# EXTRACTED INFORMATION
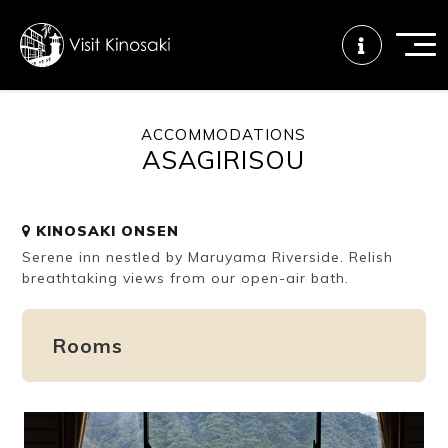
ACCOMMODATIONS
ASAGIRISOU
FAQs
Free WiFi
Tourist info
center
KINOSAKI ONSEN
Serene inn nestled by Maruyama Riverside. Relish
How to wear
Onsen
Onsen crowd
a yukata
etiquette
status
breathtaking views from our open-air bath.
Rooms
Tattoo
Dining tips
Dietary
friendly onsen
inclusive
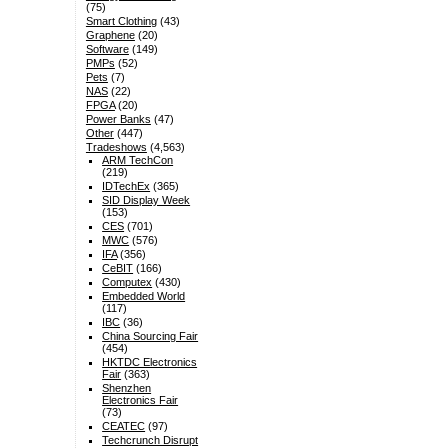
(75)
Smart Clothing
(43)
Graphene
(20)
Software
(149)
PMPs
(52)
Pets
(7)
NAS
(22)
FPGA
(20)
Power Banks
(47)
Other
(447)
Tradeshows
(4,563)
ARM TechCon
(219)
IDTechEx
(365)
SID Display Week
(153)
CES
(701)
MWC
(576)
IFA
(356)
CeBIT
(166)
Computex
(430)
Embedded World
(117)
IBC
(36)
China Sourcing Fair
(454)
HKTDC Electronics
Fair
(363)
Shenzhen
Electronics Fair
(73)
CEATEC
(97)
Techcrunch Disrupt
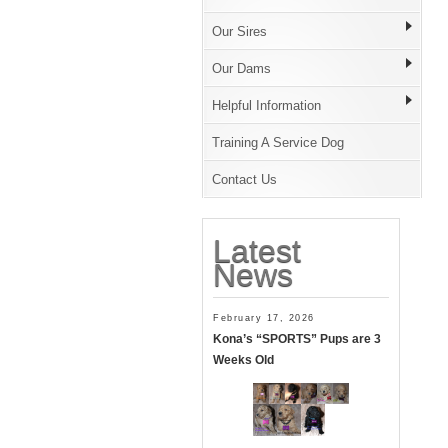
Our Sires
Our Dams
Helpful Information
Training A Service Dog
Contact Us
Latest
News
February 17, 2026
Kona’s “SPORTS” Pups are 3
Weeks Old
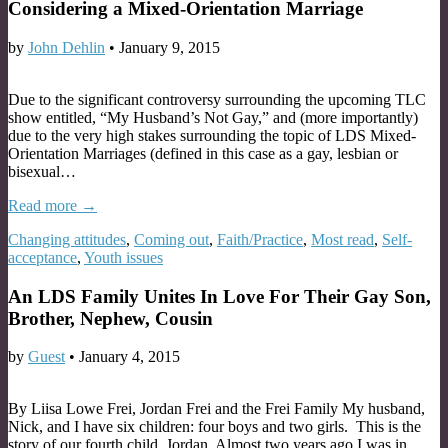
Considering a Mixed-Orientation Marriage
by
John Dehlin
•
January 9, 2015
Due to the significant controversy surrounding the upcoming TLC
show entitled, “My Husband’s Not Gay,” and (more importantly)
due to the very high stakes surrounding the topic of LDS Mixed-
Orientation Marriages (defined in this case as a gay, lesbian or
bisexual…
Read more →
Changing attitudes
,
Coming out
,
Faith/Practice
,
Most read
,
Self-
acceptance
,
Youth issues
An LDS Family Unites In Love For Their Gay Son,
Brother, Nephew, Cousin
by
Guest
•
January 4, 2015
By Liisa Lowe Frei, Jordan Frei and the Frei Family My husband,
Nick, and I have six children: four boys and two girls. This is the
story of our fourth child, Jordan. Almost two years ago I was in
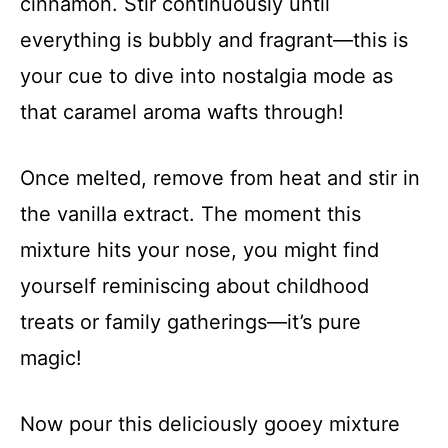
cinnamon. Stir continuously until
everything is bubbly and fragrant—this is
your cue to dive into nostalgia mode as
that caramel aroma wafts through!
Once melted, remove from heat and stir in
the vanilla extract. The moment this
mixture hits your nose, you might find
yourself reminiscing about childhood
treats or family gatherings—it’s pure
magic!
Now pour this deliciously gooey mixture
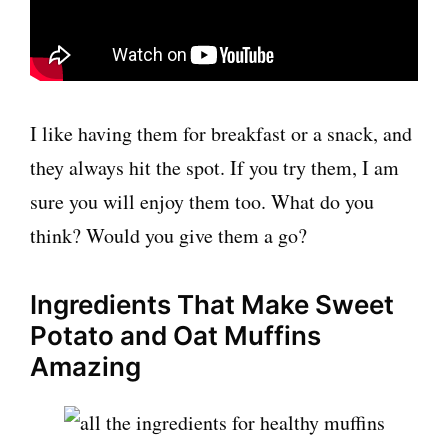
I like having them for breakfast or a snack, and
they always hit the spot. If you try them, I am
sure you will enjoy them too. What do you
think? Would you give them a go?
Ingredients That Make Sweet
Potato and Oat Muffins
Amazing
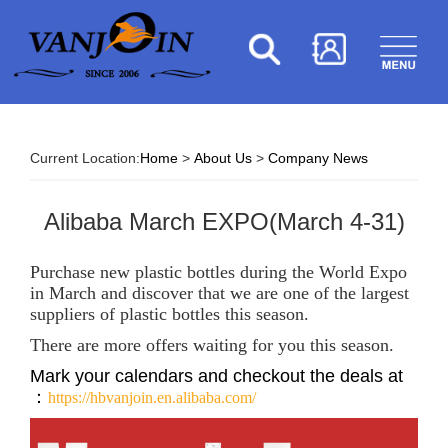
Current Location:
Home
>
About Us
>
Company News
Alibaba March EXPO(March 4-31)
Purchase new plastic bottles during the World Expo
in March and discover that we are one of the largest
suppliers of plastic bottles this season.
There are more offers waiting for you this season.
Mark your calendars and checkout the deals at
：
https://hbvanjoin.en.alibaba.com/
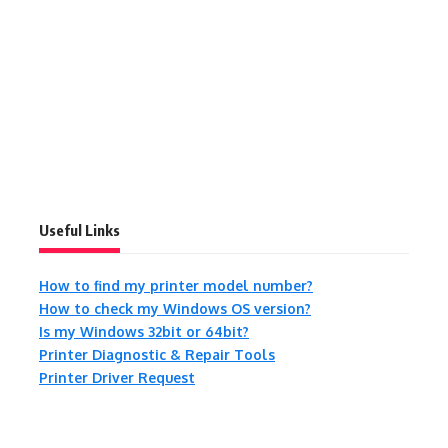
Useful Links
How to find my printer model number?
How to check my Windows OS version?
Is my Windows 32bit or 64bit?
Printer Diagnostic & Repair Tools
Printer Driver Request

# WORK REQUEST
Restate exactly, and only, the lines from the one that holds "Once melted, remove from heat and stir in" down to the last line of the material above. Omit the pictures.

# EXERCISE OUTPUT
Once melted, remove from heat and stir in
the vanilla extract. The moment this
mixture hits your nose, you might find
yourself reminiscing about childhood
treats or family gatherings—it’s pure
magic!
Now pour this deliciously gooey mixture
I like having them for breakfast or a snack, and
they always hit the spot. If you try them, I am
sure you will enjoy them too. What do you
think? Would you give them a go?
Ingredients That Make Sweet
Potato and Oat Muffins
Amazing
Current Location:
Home
>
About Us
>
Company News
Alibaba March EXPO(March 4-31)
Purchase new plastic bottles during the World Expo
in March and discover that we are one of the largest
suppliers of plastic bottles this season.
There are more offers waiting for you this season.
Mark your calendars and checkout the deals at
：
https://hbvanjoin.en.alibaba.com/
Useful Links
How to find my printer model number?
How to check my Windows OS version?
Is my Windows 32bit or 64bit?
Printer Diagnostic & Repair Tools
Printer Driver Request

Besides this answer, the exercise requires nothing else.